* **Work to be completed**
After finding the line that contains "masaje y drenaje" in the entries below, retype it and every following line precisely, the last included.
__________
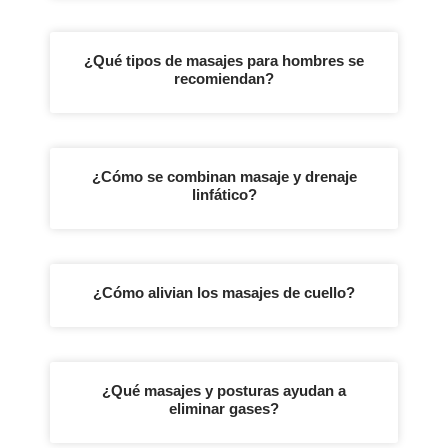
¿Qué tipos de masajes para hombres se
recomiendan?
¿Cómo se combinan masaje y drenaje
linfático?
¿Cómo alivian los masajes de cuello?
¿Qué masajes y posturas ayudan a
eliminar gases?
__________
* **Solution for this problem**
¿Cómo se combinan masaje y drenaje
linfático?
¿Cómo alivian los masajes de cuello?
¿Qué masajes y posturas ayudan a
eliminar gases?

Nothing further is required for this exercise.